Никогда не задумывался над тем, что, наверное, все-таки самое страшное место в дни войны --это госпитали, переполненные страждущими. Бог мой, сколько тяжелораненых, истекающих кровью, искалеченных и тихо умирающих, и живущих одной лишь надеждой людей увидел я в больнице, куда мы привезли жену Филидора. Даже найти врачей здесь оказалось не так-то просто. Все куда-то бежали, каталки везли больных, суетились сестры... Трехглазый, с непропорционально могучей шеей, пожилой доктор, которого я привел, осмотрев мадам Велье, покачал головой и произнес очень устало?
-- Право, не знаю, господа. Но попробуем... Сестра, в операционную!
39.
В холле клиники Рикардо я ждал доктора Тароко. Теперь клиника фактически принадлежала ему. Из головы никак не шли мрачные мысли. Кажется, этой ночью я постарел на все те недостающие тридцать лет. По крайней мере, чувствовал я себя на шестьдесят... Снова и снова я переживал события, от которых меня отделяли всего несколько часов. Но и после, когда, казалось, все плохое позади, судьба не стала благосклоннее ко мне и моим друзьям.

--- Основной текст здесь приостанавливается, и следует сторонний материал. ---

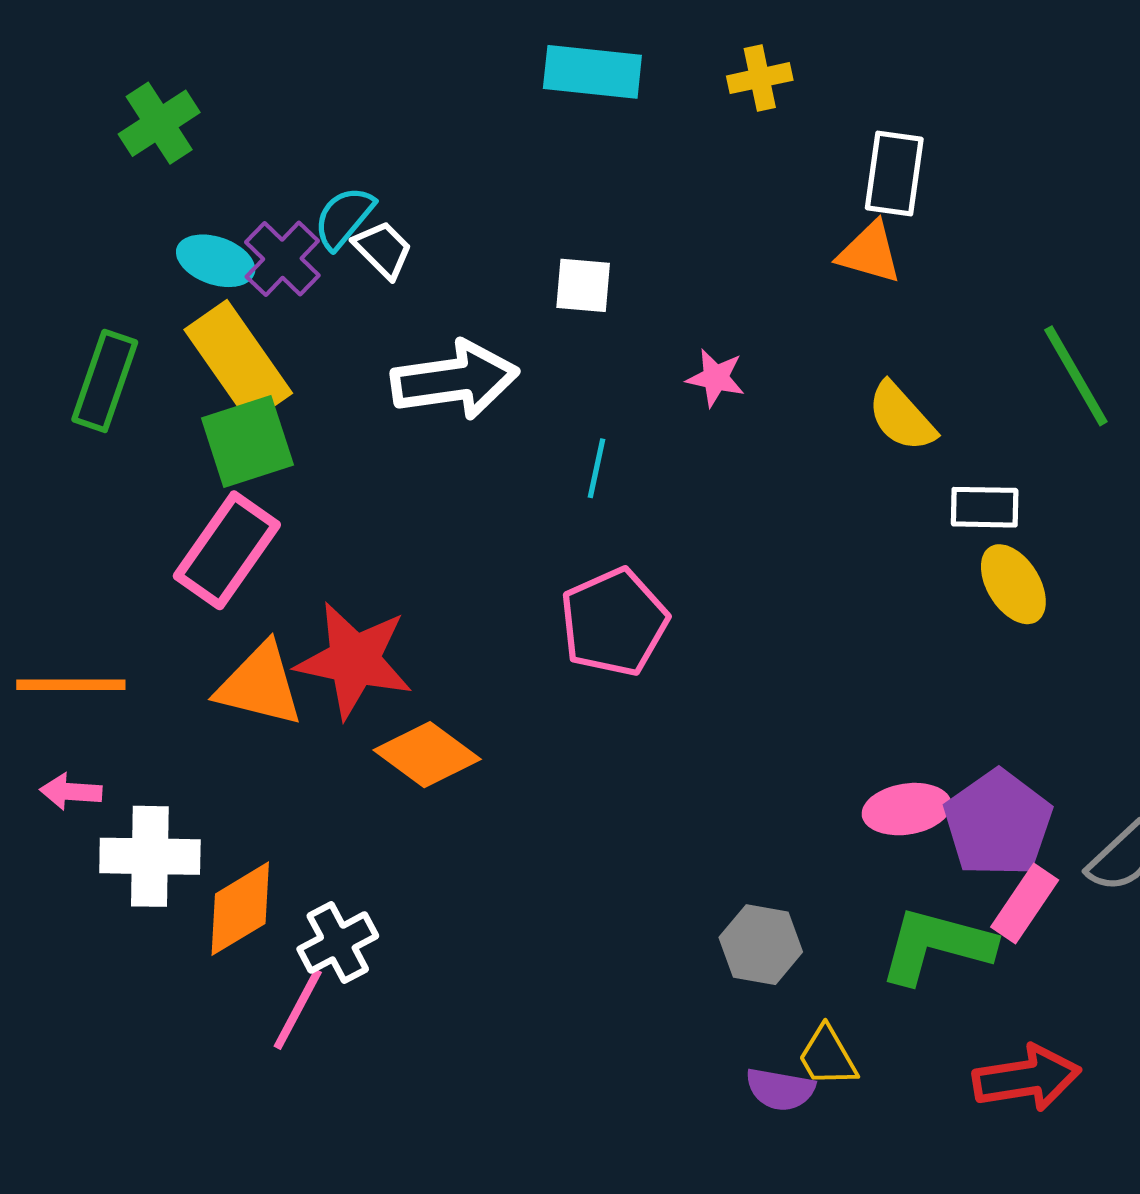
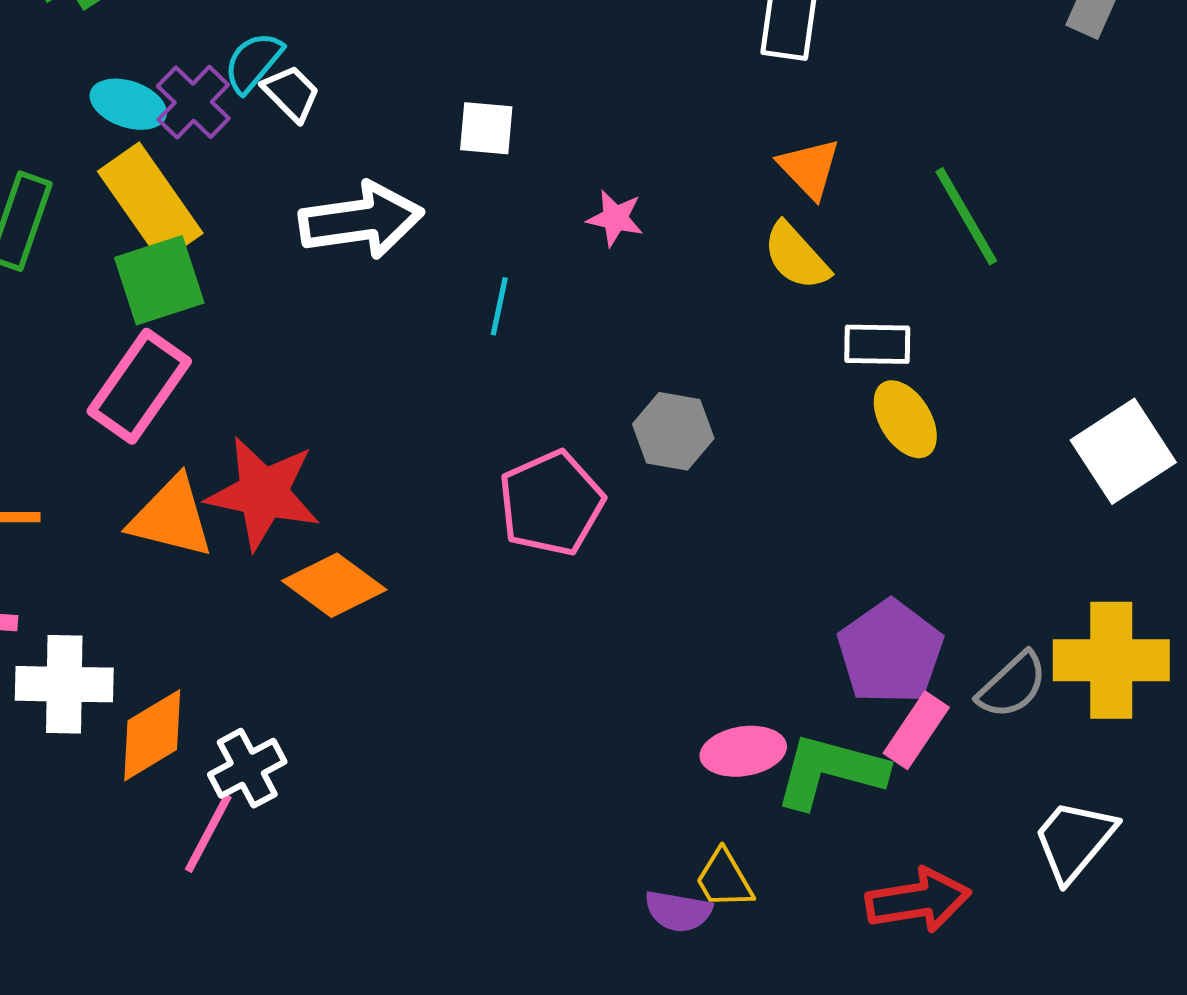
orange triangle: (870, 253) -> (809, 168), moved, turned 30
pink pentagon: (614, 622) -> (551, 503), moved
pink ellipse: (907, 809) -> (743, 751), moved
gray hexagon: (761, 945) -> (673, 431), moved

Сначала безжалостный приговор Саре, потерявшей рассудок и навсегда прикованной к постели '...Мы сделали все, что могли. Жить она будет, хотя вряд ли это можно назвать жизнью...' Затем настойчивая просьба Филидора... и я рассказал ему о смерти Карла; я так и не посмел взглянуть в лицо Филидору, он же, словно пытаясь поддержать меня, сказал? 'Нет, Морис, не вини себя; то расплата, ниспосланная на всех нас свыше...' Потом внезапная ссора с Элен, желавшей одного -- бежать от всего, хоть на край света и немедленно, -- я мог ее понять и, наверное, мог бы выбраться из этого водоворота жизни, увлекшего меня за собой и грозившего мне смертью, но не хотел, вознамерившись до конца испить горькую чашу. Наконец, я побывал на N.., куда поехал с тайной надеждой поговорить по душам с Роберто и увидеть Лауру живой и невредимой. Меня встретил мой сын... 'Она умерла этой ночью' -- глухо произнес он. Умел ил он плакать? Не уверен; думаю, он не узнал меня, хотя... Я же не вымолвил ни слова, смешавшись, быстро ушел...

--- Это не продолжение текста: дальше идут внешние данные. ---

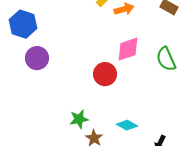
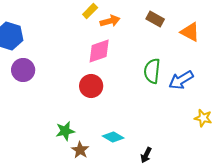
pink diamond: (128, 49) -> (99, 51), moved
green semicircle: (166, 59) -> (152, 71), turned 30

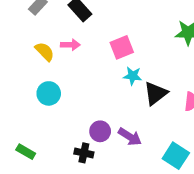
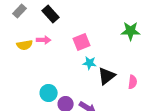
yellow semicircle: (45, 52) -> (25, 45), turned 126
cyan circle: (49, 93) -> (49, 93), moved

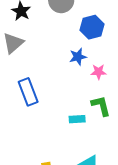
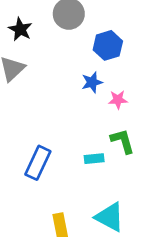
blue rectangle: (28, 92) -> (38, 163), moved, turned 48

'А может быть, в самом деле бросить все и уехать вместе с Элен...' -размышлял я.
Пришел доктор Тароко. Я уже видел его однажды со Скоттом. Он был моложе своего босса лет на двадцать, среднего роста, с черной бородой, невольно внушающей уважение,.. не хочу называть его лицо заурядным лишь потому, что напротив стоял не мутант, а человек.
Он перевел глаза с записной книжки, которую читал на ходу, на меня и, не задумавшись, произнес?
-- Да, я помню Вас. Вы друг доктора Скотта.
-- Был, -- поправил я его, вовсе не имея в виду смерть Вильяма.
-- Конечно же... нелегко, когда друзья уходят из жизни... Итак, чем обязан?